While some aspects of supercomputing—such as the traditional forms of security it uses—are unlikely to change to enable exascale computing, others will.

For example, developers are placing processing engines inside memory, rather than outside, to overcome the bottlenecks of today's memory-to-processor connections. They are also working with alternate programming languages that optimize, enhance, and simplify parallelism, as well as communications and control approaches that improve performance.

Today's Fastest Supercomputer: IBM's Sequoia

Sequoia, an IBM supercomputer at the US Lawrence Livermore National Laboratory, is part of the company's BlueGene/Q HPC line and performs 16.3 Pflops.

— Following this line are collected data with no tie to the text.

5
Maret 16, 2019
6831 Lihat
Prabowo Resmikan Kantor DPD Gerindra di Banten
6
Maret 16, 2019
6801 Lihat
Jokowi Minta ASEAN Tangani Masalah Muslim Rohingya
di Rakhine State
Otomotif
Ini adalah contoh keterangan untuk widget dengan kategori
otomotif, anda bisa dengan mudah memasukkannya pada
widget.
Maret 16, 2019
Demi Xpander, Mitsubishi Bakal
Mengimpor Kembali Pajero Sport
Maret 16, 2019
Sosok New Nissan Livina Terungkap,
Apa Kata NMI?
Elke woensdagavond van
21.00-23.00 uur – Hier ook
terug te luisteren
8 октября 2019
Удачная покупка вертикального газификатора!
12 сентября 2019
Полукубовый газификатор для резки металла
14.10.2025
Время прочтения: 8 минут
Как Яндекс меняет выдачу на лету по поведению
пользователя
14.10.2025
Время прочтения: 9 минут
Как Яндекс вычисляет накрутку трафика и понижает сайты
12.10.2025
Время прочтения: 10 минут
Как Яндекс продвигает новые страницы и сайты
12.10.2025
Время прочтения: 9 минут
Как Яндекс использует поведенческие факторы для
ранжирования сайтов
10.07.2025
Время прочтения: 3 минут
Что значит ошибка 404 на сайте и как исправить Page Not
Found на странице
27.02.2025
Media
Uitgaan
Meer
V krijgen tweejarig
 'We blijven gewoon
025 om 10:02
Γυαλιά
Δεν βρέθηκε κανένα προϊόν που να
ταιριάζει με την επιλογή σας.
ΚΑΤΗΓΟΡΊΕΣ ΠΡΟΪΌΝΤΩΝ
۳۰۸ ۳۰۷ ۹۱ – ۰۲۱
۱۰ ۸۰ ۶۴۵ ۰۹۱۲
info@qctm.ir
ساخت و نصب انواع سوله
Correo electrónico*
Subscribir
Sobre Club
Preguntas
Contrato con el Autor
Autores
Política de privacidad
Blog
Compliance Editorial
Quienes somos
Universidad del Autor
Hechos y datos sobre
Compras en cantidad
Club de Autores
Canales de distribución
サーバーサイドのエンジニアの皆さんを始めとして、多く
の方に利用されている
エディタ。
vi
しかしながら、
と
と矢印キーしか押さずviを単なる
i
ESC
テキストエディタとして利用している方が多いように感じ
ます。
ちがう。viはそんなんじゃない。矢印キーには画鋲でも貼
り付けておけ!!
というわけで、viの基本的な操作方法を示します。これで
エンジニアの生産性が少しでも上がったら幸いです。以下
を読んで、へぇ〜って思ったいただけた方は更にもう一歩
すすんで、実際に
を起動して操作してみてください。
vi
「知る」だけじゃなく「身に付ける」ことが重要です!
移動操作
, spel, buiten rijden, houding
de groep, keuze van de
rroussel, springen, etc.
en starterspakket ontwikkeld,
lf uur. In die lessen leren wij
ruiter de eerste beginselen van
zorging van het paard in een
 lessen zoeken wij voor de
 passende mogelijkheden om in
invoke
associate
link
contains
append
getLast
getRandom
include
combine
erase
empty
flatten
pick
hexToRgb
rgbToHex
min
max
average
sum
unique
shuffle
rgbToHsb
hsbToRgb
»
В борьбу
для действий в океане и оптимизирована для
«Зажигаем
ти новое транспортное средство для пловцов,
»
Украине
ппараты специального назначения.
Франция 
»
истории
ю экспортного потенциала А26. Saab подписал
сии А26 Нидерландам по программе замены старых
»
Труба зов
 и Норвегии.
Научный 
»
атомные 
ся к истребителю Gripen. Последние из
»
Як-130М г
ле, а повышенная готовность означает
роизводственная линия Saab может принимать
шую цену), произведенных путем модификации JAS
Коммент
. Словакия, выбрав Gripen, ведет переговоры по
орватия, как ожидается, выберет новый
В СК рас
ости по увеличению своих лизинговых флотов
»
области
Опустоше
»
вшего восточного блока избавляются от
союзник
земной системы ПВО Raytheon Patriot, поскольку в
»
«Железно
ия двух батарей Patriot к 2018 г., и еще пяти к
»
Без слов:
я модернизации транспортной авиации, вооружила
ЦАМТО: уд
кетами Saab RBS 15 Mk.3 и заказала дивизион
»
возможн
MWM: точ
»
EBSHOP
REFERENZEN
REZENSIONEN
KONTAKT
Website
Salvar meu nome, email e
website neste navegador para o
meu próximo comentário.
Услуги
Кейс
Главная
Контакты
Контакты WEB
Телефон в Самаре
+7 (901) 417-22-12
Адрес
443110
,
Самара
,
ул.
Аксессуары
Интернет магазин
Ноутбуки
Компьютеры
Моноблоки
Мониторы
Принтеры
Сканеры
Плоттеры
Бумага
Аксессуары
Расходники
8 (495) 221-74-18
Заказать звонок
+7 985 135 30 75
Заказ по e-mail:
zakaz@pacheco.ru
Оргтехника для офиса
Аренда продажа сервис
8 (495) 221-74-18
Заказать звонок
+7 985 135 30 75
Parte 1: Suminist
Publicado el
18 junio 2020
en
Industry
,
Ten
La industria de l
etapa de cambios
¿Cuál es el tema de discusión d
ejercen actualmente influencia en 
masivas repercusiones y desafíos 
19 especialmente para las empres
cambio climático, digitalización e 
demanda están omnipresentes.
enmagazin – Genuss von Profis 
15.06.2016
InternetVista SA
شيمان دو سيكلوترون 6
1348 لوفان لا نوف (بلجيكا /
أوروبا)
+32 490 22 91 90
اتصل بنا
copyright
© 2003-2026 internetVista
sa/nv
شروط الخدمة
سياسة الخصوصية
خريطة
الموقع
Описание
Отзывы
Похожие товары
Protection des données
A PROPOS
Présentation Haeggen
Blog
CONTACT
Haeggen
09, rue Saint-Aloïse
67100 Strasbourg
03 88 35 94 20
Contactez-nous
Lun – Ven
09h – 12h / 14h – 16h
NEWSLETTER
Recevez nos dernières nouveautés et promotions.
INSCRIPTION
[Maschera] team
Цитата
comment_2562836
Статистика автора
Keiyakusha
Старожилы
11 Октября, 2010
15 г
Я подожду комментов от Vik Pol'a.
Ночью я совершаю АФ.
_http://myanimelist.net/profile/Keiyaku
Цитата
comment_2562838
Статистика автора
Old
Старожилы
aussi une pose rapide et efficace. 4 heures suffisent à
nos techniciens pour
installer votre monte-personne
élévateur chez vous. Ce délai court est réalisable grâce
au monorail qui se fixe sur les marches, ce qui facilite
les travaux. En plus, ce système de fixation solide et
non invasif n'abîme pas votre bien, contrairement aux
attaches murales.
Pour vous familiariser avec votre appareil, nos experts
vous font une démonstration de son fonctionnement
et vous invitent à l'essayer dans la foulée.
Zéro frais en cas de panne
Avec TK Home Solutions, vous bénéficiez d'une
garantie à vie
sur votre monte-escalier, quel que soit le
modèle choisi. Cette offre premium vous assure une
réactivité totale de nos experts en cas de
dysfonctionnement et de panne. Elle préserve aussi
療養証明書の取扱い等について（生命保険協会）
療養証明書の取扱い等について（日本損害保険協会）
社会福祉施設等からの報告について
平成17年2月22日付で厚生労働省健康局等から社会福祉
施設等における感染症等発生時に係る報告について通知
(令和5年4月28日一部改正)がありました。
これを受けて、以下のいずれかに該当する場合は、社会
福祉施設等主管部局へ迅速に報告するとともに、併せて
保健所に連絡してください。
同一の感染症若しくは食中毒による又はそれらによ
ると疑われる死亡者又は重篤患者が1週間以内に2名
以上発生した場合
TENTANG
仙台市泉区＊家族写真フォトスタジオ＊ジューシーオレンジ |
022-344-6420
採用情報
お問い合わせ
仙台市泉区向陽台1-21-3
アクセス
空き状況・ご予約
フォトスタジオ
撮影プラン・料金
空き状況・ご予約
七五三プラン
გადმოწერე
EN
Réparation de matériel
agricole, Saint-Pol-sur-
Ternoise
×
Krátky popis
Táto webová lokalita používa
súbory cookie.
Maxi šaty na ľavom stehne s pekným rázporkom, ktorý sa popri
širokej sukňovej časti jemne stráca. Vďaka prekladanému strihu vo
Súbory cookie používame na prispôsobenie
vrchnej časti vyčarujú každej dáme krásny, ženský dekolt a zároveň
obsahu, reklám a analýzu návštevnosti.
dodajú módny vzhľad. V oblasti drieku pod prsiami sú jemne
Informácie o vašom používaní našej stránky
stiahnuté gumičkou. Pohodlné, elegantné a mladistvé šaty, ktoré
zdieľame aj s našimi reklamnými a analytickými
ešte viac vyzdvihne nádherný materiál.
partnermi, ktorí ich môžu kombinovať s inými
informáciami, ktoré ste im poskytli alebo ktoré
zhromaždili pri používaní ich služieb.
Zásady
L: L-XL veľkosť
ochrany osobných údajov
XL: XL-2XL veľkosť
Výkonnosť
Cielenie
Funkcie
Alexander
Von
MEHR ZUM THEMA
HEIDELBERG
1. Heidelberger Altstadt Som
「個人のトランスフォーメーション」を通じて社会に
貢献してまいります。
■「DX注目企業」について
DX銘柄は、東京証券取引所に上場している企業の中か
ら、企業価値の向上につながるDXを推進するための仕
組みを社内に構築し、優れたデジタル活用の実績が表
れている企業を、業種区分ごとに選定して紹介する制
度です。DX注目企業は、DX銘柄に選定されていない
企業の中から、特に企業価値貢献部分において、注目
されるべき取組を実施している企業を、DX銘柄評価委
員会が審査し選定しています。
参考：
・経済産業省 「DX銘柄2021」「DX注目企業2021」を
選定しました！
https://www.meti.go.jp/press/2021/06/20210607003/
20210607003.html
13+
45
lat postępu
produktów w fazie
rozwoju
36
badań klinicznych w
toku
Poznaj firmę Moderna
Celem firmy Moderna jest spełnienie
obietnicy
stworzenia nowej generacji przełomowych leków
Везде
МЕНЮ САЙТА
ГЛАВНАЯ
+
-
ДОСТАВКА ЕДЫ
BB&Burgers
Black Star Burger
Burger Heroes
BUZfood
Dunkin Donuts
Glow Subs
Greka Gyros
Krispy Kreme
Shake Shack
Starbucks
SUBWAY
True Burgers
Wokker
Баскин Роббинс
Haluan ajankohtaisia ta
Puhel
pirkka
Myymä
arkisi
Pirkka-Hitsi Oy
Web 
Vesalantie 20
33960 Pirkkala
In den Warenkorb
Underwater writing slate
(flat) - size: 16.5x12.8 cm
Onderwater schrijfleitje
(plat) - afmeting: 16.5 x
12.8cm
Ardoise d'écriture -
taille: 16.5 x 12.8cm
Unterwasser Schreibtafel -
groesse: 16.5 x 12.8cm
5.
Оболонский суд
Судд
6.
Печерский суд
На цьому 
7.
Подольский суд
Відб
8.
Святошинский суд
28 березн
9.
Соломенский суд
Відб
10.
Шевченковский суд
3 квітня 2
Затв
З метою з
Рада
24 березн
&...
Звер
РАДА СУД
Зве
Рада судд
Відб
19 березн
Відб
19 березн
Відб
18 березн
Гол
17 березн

The Top500 project, in which several academic and research experts rank the world's nondistributed supercomputer systems, placed Sequoia at the top of its list in its recent semiannual report. Ranking second was Fujitsu's K computer, which performs 10.5 Pflops.

Sequoia, which runs Linux and is primarily water cooled, consists of 96 racks, 98,304 16-core compute nodes, 1.6 million total cores, and 1.6 petabytes of RAM.

Despite being so powerful, the system at peak speeds is 90 times more energy efficient than ASC Purple and eight times more than Blue Gene/L, two other very fast IBM supercomputers.

Power consumption

Sequoia uses 7.89 megawatts at peak performance. At that rate, a one-exaflops machine would consume 400 MW, about one-fifth of Hoover Dam's entire generation capacity, said Nathan Brookwood, research fellow with semiconductor consultancy Insight 64.

Without improvements, an exascale computer "might need its own nuclear power plant or large hydroelectric dam," said Carl Claunch, vice president and distinguished analyst with market research firm Gartner Inc.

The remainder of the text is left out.